31 marzo 2006

Globalización, izquierda y nacionalismos

“La globalización es el proceso por el que la creciente co­municación e interdependencia entre los distintos países del mundo unifica mercados, sociedades y culturas, a través de una serie de transformaciones sociales, económicas y políti­cas que les dan un carácter global. Así, los modos de pro­ducción y de movimientos de capital se configuran a es­cala planetaria, mientras los gobiernos van perdiendo atri­bucio­nes ante lo que se ha denominado la "sociedad en red"”. Hasta aquí la definición más o menos oficial de un fe­nó­meno de geografía humana a escala colectiva como puede ser la migración.

Efectivamente, a la estricta economía, como superestruc­tura social, no hay quien la pare. La política, y mucho menos la neoliberal que va a favor de ella, poco puede contra ella. Pero la economía es como el aprendiz de brujo en el firma­mento del siglo XXI: ha puesto en marcha fuerzas que luego no puede detener. Lo estamos viendo.

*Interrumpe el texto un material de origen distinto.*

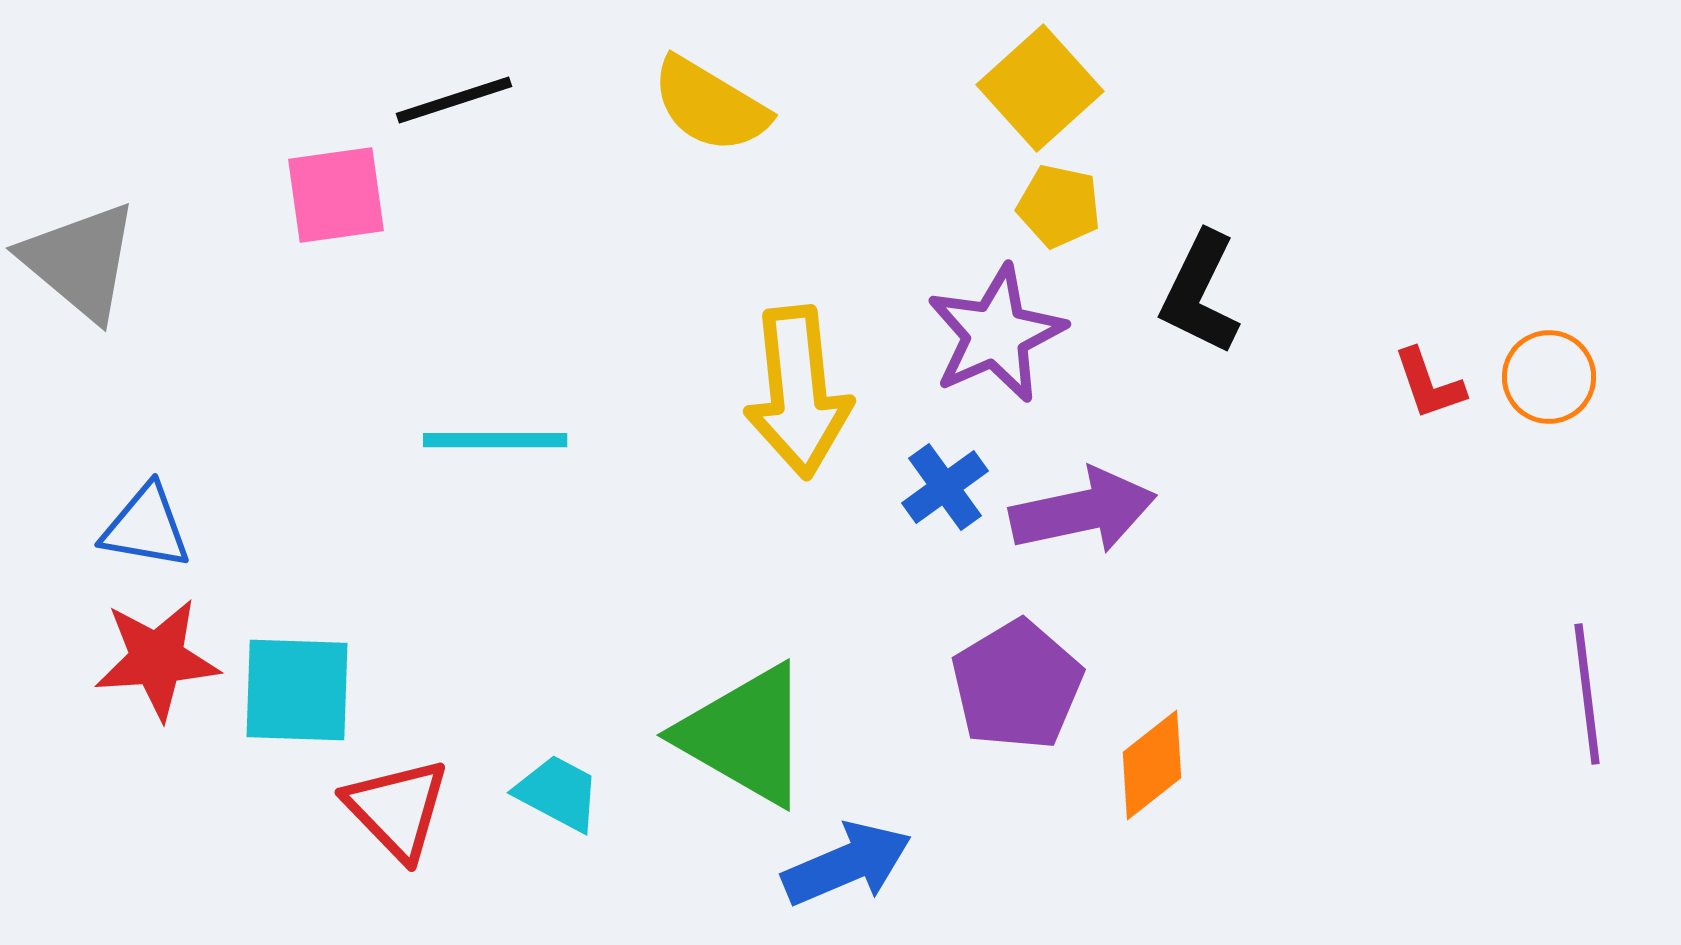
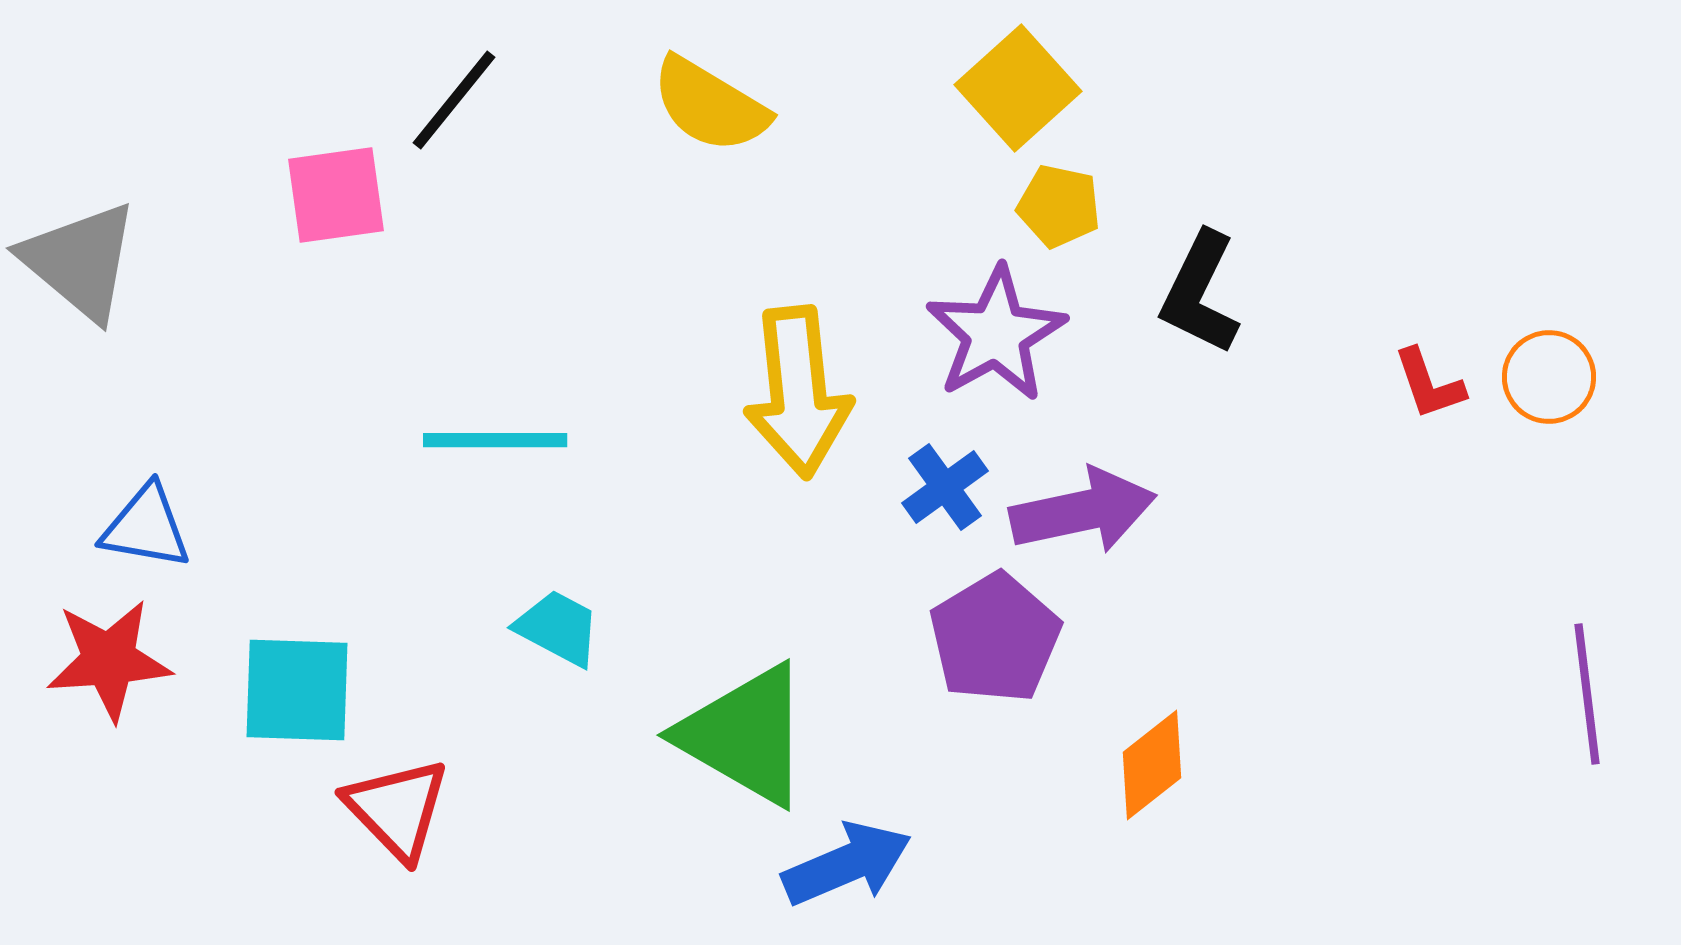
yellow square: moved 22 px left
black line: rotated 33 degrees counterclockwise
purple star: rotated 5 degrees counterclockwise
red star: moved 48 px left, 1 px down
purple pentagon: moved 22 px left, 47 px up
cyan trapezoid: moved 165 px up
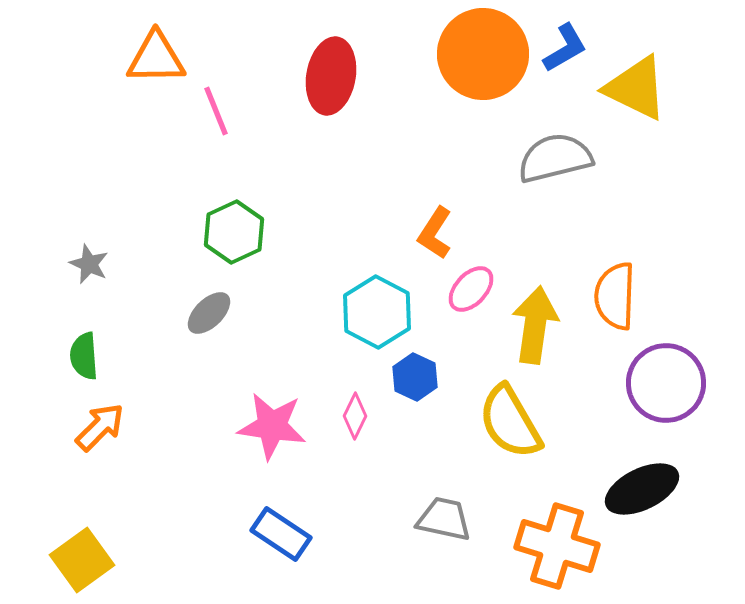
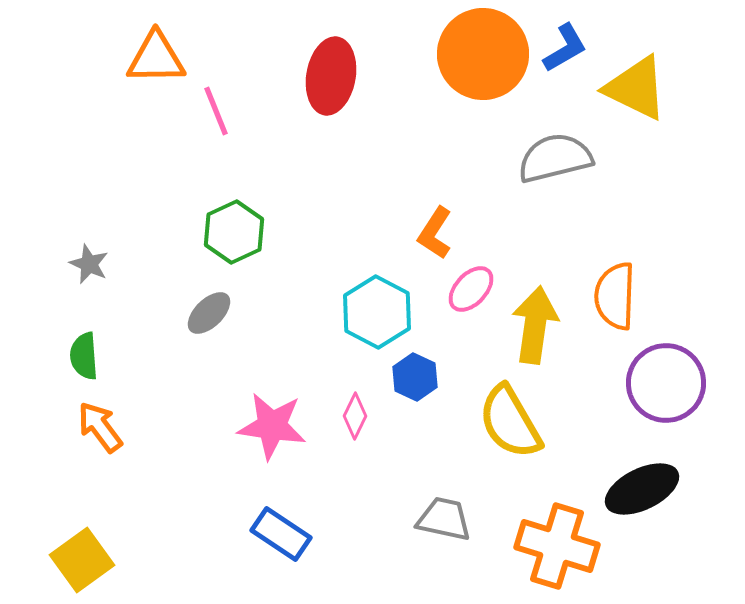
orange arrow: rotated 82 degrees counterclockwise
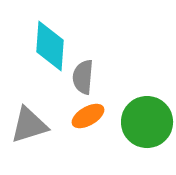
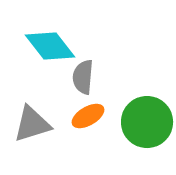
cyan diamond: rotated 42 degrees counterclockwise
gray triangle: moved 3 px right, 1 px up
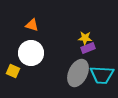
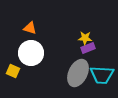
orange triangle: moved 2 px left, 3 px down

El fenómeno globalizador no tiene para nada en cuenta a los seres humanos a los que trata exclusivamente como sujetos y al mismo tiempo objeto de comercio. La globaliza­ción los cosifica.

Y para eso, para contrarrestar sus funestos efectos, a su paso salen, como pueden, los nacionalismos, los regionalis­mos, los localismos y, en mucha menor medida, los partidos políticos de izquierda. Contra ella y contra la democracia, vehículo que lo introduce o a través del que se cuela, es co­ntra lo que los nacionalismos se posicionan. La izquierda contemporiza, la tolera y contribuye a su expansión.

Es cierto lo que, con el desparpajo del cínico que invierte el argumento del adversario contra él ha dicho Aznar en un mítin en Roma en apoyo a Pierferdinando Casini, candidato de la UDC: "la izquierda es una fuerza reaccionaria, no re­volucionaria, es una fuerza conservadora". Lo que ocurre es que él sabe muy bien que ese tipo de progresía que pre­dica frente al inmovilismo de la izquierda actual, es absoluta­mente parcial, va en una sola dirección y es un llevarse todo por delante en beneficio de unos pocos. ¿Acaso no re­cuerda lo que le dijo a Chávez cuando le aconsejó se uniera a ellos “porque los pueblos pobres están llamados a des­aparecer”?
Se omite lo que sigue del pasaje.